When he came to, I was half feral. All the tears I tried to cry when my magic was stifled poured over my cheeks and the only words that came were broken and uneven. He tried to comfort me, but I threw him off, focusing on the only thing my mind could hold onto—heal them, Mirren.
I healed Max next, pouring my anger and sorrow into my hands, watching as the magic stitched her insides back together until her abdomen was smooth and unmarred once more. Her demands for the story of Shaw’s fate bounced harmlessly off me, as if shouted from a great distance.
Then I knelt beside my father’s broken body. His injuries were much more extensive than Max and Calloway’s, but I put my hands on him anyway. I fed my power every terrible piece of my anguish. I no longer feared falling too far in the depths; in fact, I hoped for it. I gave every last bit of myself, unleashing every terrifying tendril until the world went dark.

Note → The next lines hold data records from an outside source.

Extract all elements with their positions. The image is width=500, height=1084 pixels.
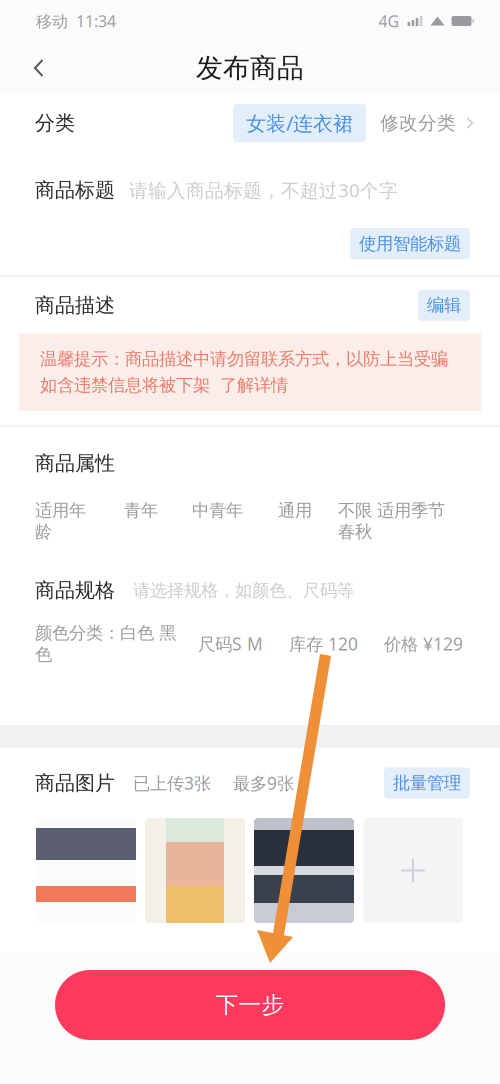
staticText: 修改分类 <box>380 112 456 134</box>
staticText: 女装/连衣裙 <box>246 110 353 136</box>
staticText: 温馨提示：商品描述中请勿留联系方式，以防上当受骗 <box>40 348 448 370</box>
staticText: 最多9张 <box>233 772 294 794</box>
staticText: 发布商品 <box>196 52 304 84</box>
button[interactable]: 编辑 <box>418 290 470 321</box>
staticText: 请输入商品标题，不超过30个字 <box>129 178 398 202</box>
staticText: 价格 ¥129 <box>384 632 463 655</box>
staticText: 通用 <box>278 500 312 521</box>
staticText: 批量管理 <box>393 772 461 794</box>
staticText: 青年 <box>124 500 158 521</box>
staticText: 商品规格 <box>35 578 115 603</box>
staticText: 不限 适用季节 春秋 <box>338 500 445 542</box>
staticText: 分类 <box>35 111 75 135</box>
staticText: 4G <box>378 10 400 32</box>
button[interactable]: Add photo <box>363 818 463 923</box>
button[interactable]: 下一步 <box>55 970 445 1040</box>
button[interactable]: 使用智能标题 <box>350 228 470 259</box>
button[interactable]: Back <box>16 45 62 91</box>
staticText: 商品描述 <box>35 293 115 318</box>
staticText: 中青年 <box>192 500 243 521</box>
button[interactable]: 分类 <box>0 94 500 152</box>
staticText: 移动 11:34 <box>36 10 116 32</box>
staticText: 库存 120 <box>289 632 358 655</box>
staticText: 尺码S M <box>198 632 263 655</box>
staticText: 已上传3张 <box>133 772 211 794</box>
staticText: 请选择规格，如颜色、尺码等 <box>133 580 354 601</box>
staticText: 颜色分类：白色 黑色 <box>35 622 176 665</box>
staticText: 商品属性 <box>35 451 115 476</box>
staticText: 使用智能标题 <box>359 233 461 254</box>
staticText: 商品图片 <box>35 771 115 795</box>
staticText: 商品标题 <box>35 178 115 202</box>
staticText: 下一步 <box>216 991 284 1019</box>
staticText: 适用年龄 <box>35 500 86 542</box>
staticText: 如含违禁信息将被下架 了解详情 <box>40 375 288 396</box>
button[interactable]: 批量管理 <box>384 767 470 799</box>
staticText: 编辑 <box>427 295 461 316</box>
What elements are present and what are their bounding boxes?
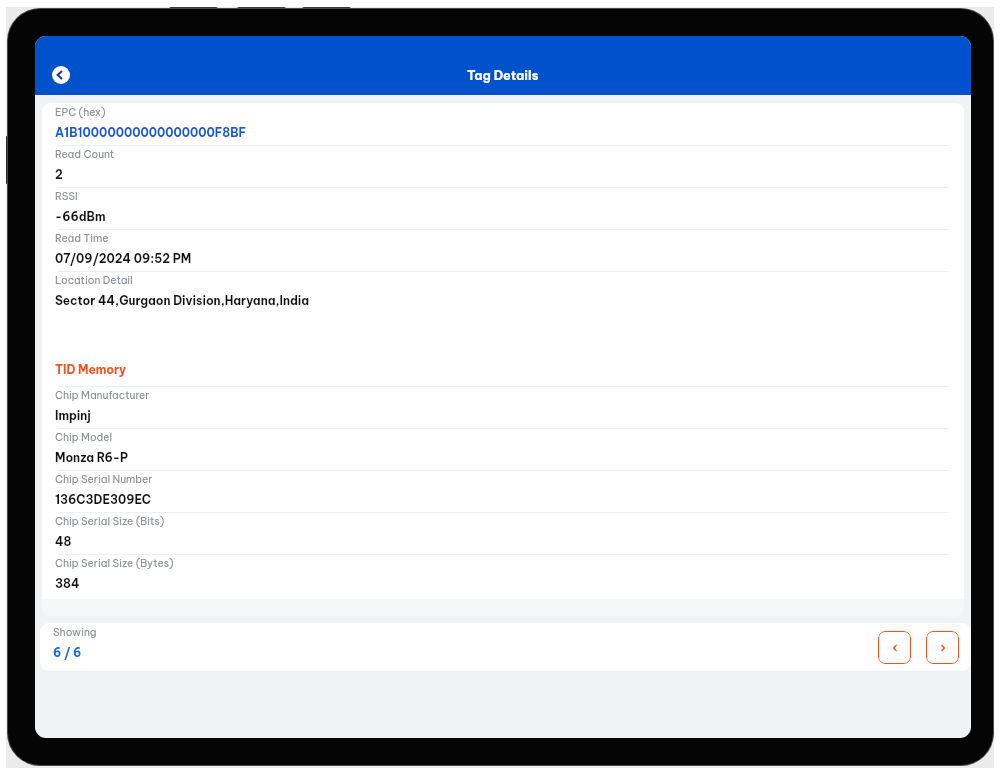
staticText: 07/09/2024 09:52 PM (55, 251, 192, 266)
staticText: Chip Serial Size (Bits) (55, 515, 165, 528)
staticText: 136C3DE309EC (55, 492, 152, 507)
staticText: RSSI (55, 190, 78, 203)
staticText: Location Detail (55, 274, 133, 287)
staticText: -66dBm (55, 209, 106, 224)
button[interactable]: Back (52, 66, 70, 84)
staticText: Sector 44,Gurgaon Division,Haryana,India (55, 293, 310, 308)
staticText: Impinj (55, 408, 91, 423)
button[interactable]: Next page (926, 631, 959, 664)
staticText: A1B10000000000000000F8BF (55, 125, 247, 140)
staticText: Chip Manufacturer (55, 389, 150, 402)
staticText: EPC (hex) (55, 106, 106, 119)
staticText: 384 (55, 576, 80, 591)
staticText: TID Memory (55, 362, 127, 377)
staticText: 6 / 6 (53, 645, 82, 660)
staticText: Chip Serial Number (55, 473, 153, 486)
staticText: Chip Serial Size (Bytes) (55, 557, 174, 570)
staticText: Tag Details (467, 67, 539, 83)
staticText: Showing (53, 626, 97, 639)
staticText: Chip Model (55, 431, 113, 444)
staticText: Read Count (55, 148, 115, 161)
staticText: Read Time (55, 232, 109, 245)
staticText: 2 (55, 167, 63, 182)
staticText: Monza R6-P (55, 450, 128, 465)
button[interactable]: Previous page (878, 631, 911, 664)
staticText: 48 (55, 534, 72, 549)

When I woke, I was on Dahiitii’s back. That was a week ago.
“No,” I answer Cal tersely. I stare at the untouched plate in front of me. It’s piled with Rhonwen’s cooking, but food turns to ash in my mouth lately.

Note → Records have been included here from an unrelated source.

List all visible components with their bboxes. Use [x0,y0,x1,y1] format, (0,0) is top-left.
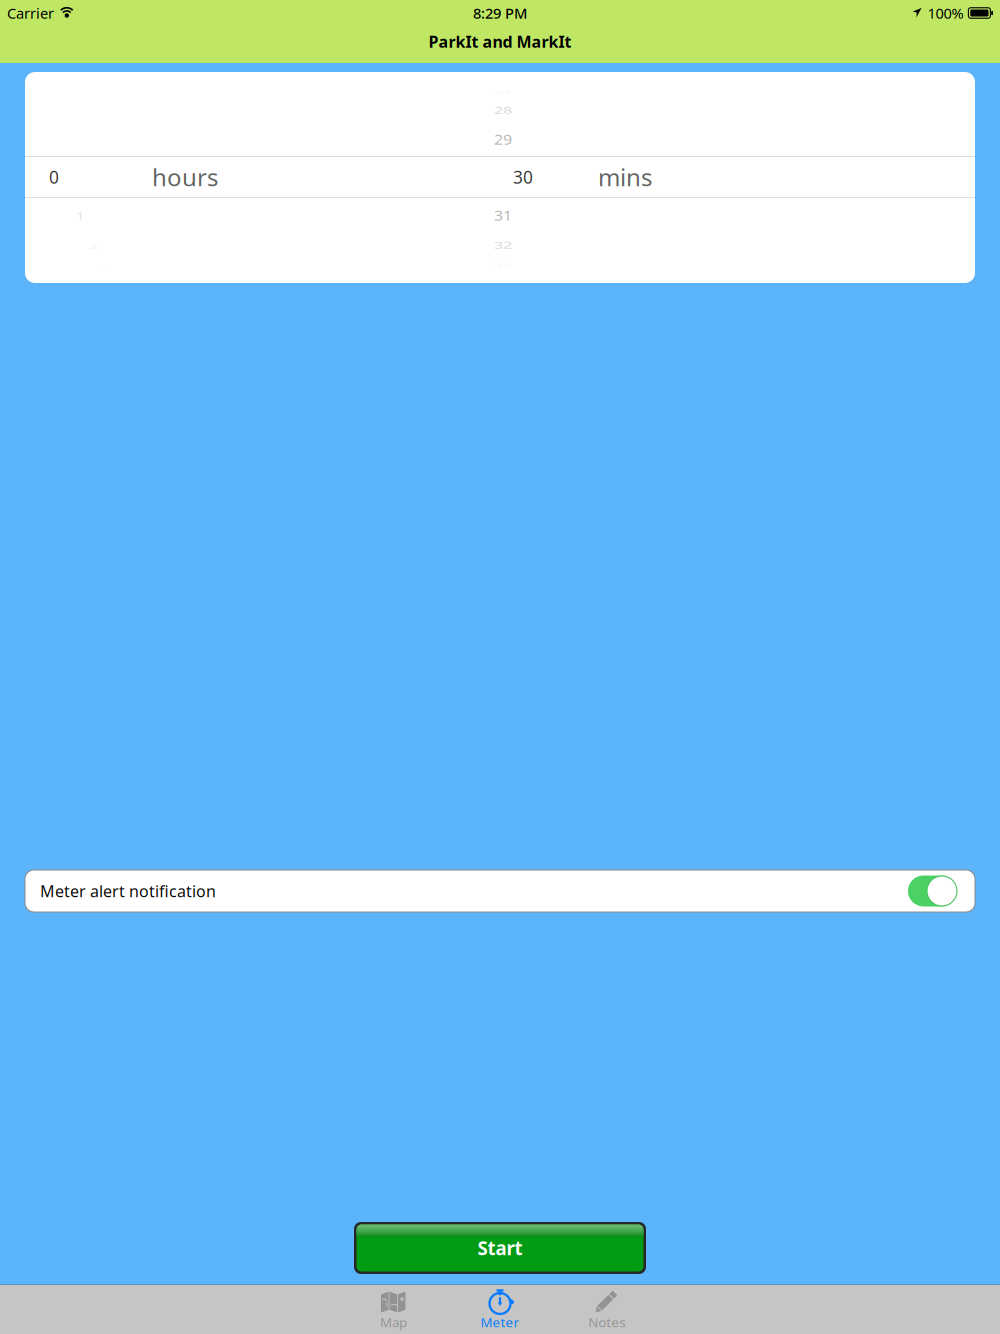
button[interactable]: Meter alert notification [25,870,975,912]
staticText: Notes [588,1313,625,1331]
staticText: 0 [49,166,59,188]
staticText: Carrier [7,3,54,23]
staticText: 31 [494,204,512,226]
staticText: hours [152,161,218,193]
staticText: Meter [480,1313,520,1331]
staticText: 28 [494,99,512,121]
staticText: Start [478,1236,522,1260]
button[interactable]: Map [341,1285,447,1334]
staticText: 32 [494,234,512,256]
button[interactable]: Meter [447,1285,553,1334]
button[interactable]: Notes [554,1285,660,1334]
staticText: 1 [76,206,84,226]
staticText: 30 [513,166,533,188]
staticText: mins [598,161,652,193]
staticText: ParkIt and MarkIt [428,31,572,52]
staticText: Meter alert notification [40,880,216,902]
button[interactable]: 27 [500,72,975,283]
button[interactable]: 1 [25,72,500,283]
staticText: Map [380,1313,407,1331]
staticText: 8:29 PM [473,3,527,23]
button[interactable]: Start [354,1222,646,1274]
staticText: 100% [927,3,963,23]
staticText: 29 [494,128,512,150]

Shaw’s words still echo in my mind.Heal them, Mirren. Heal Easton.I still have more to do. My brother still waits for me on the other side of the continent and I have wasted enough time. Talking to my father is no longer a choice.
“I will,” I tell Cal.
He looks like he wants to say something more, but I turn away from him. A clear sign there is nothing else to say.

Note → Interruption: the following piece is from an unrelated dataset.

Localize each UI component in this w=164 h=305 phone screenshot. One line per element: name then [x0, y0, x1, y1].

I shove away from the table and leave the dining room in silence. I climb the stairs on weak legs. I have lost too much weight in the past week. I will need to fix that if I’m ever going to make it back to Easton.
I pad down the well-worn hallway, ignoring the room where I held Shaw at knife point and then kissed him. Where I claimed him for mine before I knew what that could cost. Before I understood that if nothing is yours, you have nothing to lose.
I pass Shaw’s bedroom, where I’ve been whiling away the hours rifling through his library and wrapping myself in the blankets of his bed. I breathe his scent like a drug, half-mad, as I pour through story after story. At first, I wondered if anyone would come for his things, or scold me for being in there, but so far, no one has commented.
The door to Denver’s study looks the same as every other door in the manor, but it stops me in my tracks anyway. Shame showers me as my cowardice displays itself. I am not ready to face him. I don’t know that I ever will be. I thought I would feel victorious and fulfilled when I finally found my father; now, all I feel is numb.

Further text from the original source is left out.